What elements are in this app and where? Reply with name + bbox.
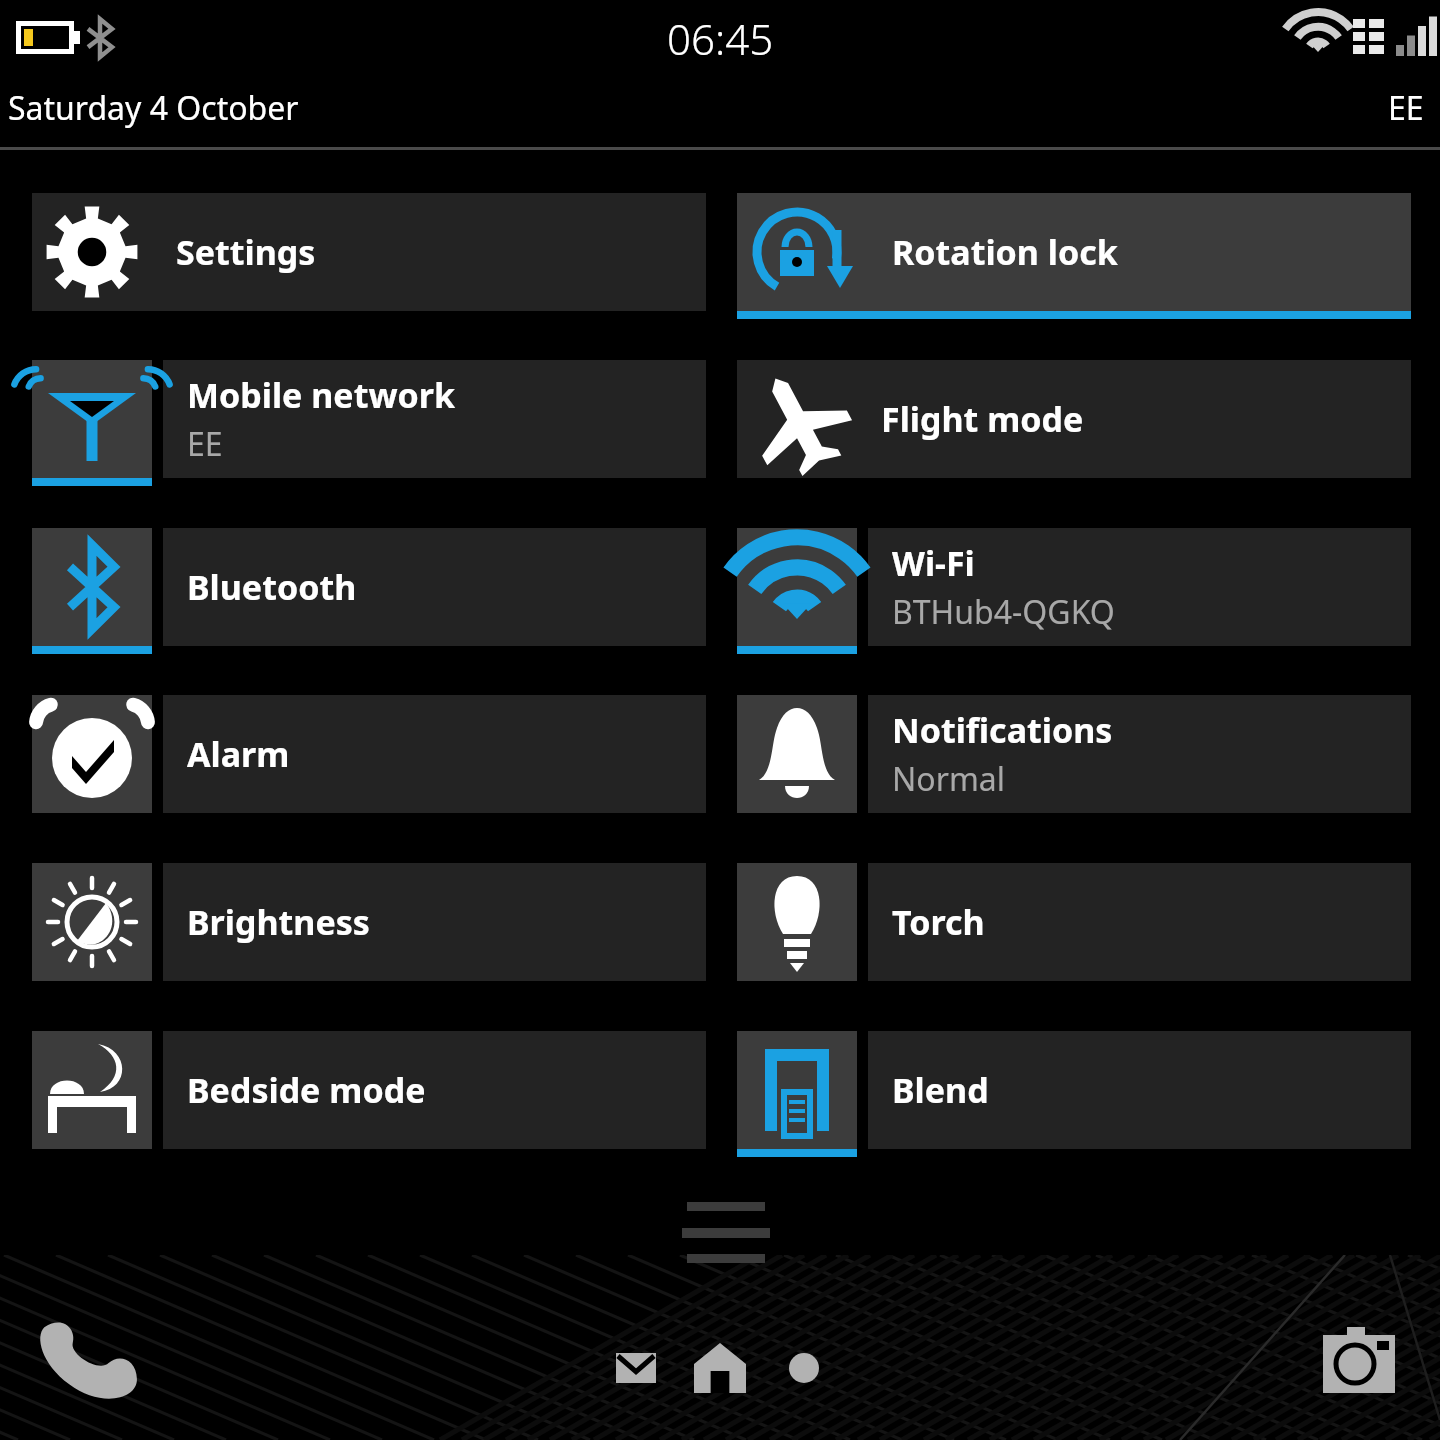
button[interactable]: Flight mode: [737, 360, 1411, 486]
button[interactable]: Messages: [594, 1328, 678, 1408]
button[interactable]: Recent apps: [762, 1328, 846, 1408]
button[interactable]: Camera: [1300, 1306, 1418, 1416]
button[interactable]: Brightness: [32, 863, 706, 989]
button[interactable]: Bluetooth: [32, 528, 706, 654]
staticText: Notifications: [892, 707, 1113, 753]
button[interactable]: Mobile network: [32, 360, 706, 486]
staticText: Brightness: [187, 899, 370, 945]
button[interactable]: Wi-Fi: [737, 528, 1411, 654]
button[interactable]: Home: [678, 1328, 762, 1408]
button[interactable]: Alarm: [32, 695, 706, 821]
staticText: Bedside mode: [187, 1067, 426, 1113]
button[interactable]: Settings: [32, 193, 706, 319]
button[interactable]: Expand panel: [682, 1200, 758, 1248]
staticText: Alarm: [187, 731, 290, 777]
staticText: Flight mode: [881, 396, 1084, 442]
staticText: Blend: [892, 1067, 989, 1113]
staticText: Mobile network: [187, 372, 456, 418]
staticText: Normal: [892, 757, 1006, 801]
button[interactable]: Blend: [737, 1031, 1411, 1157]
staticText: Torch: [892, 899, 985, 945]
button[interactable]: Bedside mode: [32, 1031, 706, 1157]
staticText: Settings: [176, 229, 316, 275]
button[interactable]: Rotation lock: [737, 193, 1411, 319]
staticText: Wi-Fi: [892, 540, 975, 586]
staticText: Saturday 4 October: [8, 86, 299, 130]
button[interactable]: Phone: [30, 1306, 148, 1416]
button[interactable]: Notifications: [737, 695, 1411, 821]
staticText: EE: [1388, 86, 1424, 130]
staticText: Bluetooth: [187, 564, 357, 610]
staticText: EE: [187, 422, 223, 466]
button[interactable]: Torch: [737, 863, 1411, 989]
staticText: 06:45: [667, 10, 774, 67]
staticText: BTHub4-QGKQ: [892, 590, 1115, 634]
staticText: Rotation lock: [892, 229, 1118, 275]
--
**To do:** If an entry above holds a picture, leave that picture out and print the rest exactly.

**Answer box:**
What elements are in this app and where? Reply with name + bbox.
button[interactable]: Flight mode: [737, 360, 1411, 486]
button[interactable]: Messages: [594, 1328, 678, 1408]
button[interactable]: Recent apps: [762, 1328, 846, 1408]
button[interactable]: Camera: [1300, 1306, 1418, 1416]
button[interactable]: Brightness: [32, 863, 706, 989]
button[interactable]: Bluetooth: [32, 528, 706, 654]
staticText: Notifications: [892, 707, 1113, 753]
button[interactable]: Mobile network: [32, 360, 706, 486]
staticText: Brightness: [187, 899, 370, 945]
button[interactable]: Wi-Fi: [737, 528, 1411, 654]
button[interactable]: Home: [678, 1328, 762, 1408]
button[interactable]: Alarm: [32, 695, 706, 821]
staticText: Bedside mode: [187, 1067, 426, 1113]
button[interactable]: Settings: [32, 193, 706, 319]
button[interactable]: Expand panel: [682, 1200, 758, 1248]
staticText: Alarm: [187, 731, 290, 777]
staticText: Flight mode: [881, 396, 1084, 442]
staticText: Blend: [892, 1067, 989, 1113]
staticText: Mobile network: [187, 372, 456, 418]
staticText: Normal: [892, 757, 1006, 801]
button[interactable]: Blend: [737, 1031, 1411, 1157]
staticText: Torch: [892, 899, 985, 945]
button[interactable]: Bedside mode: [32, 1031, 706, 1157]
staticText: Settings: [176, 229, 316, 275]
button[interactable]: Rotation lock: [737, 193, 1411, 319]
staticText: Wi-Fi: [892, 540, 975, 586]
staticText: Saturday 4 October: [8, 86, 299, 130]
button[interactable]: Phone: [30, 1306, 148, 1416]
button[interactable]: Notifications: [737, 695, 1411, 821]
staticText: EE: [1388, 86, 1424, 130]
staticText: Bluetooth: [187, 564, 357, 610]
staticText: EE: [187, 422, 223, 466]
button[interactable]: Torch: [737, 863, 1411, 989]
staticText: 06:45: [667, 10, 774, 67]
staticText: BTHub4-QGKQ: [892, 590, 1115, 634]
staticText: Rotation lock: [892, 229, 1118, 275]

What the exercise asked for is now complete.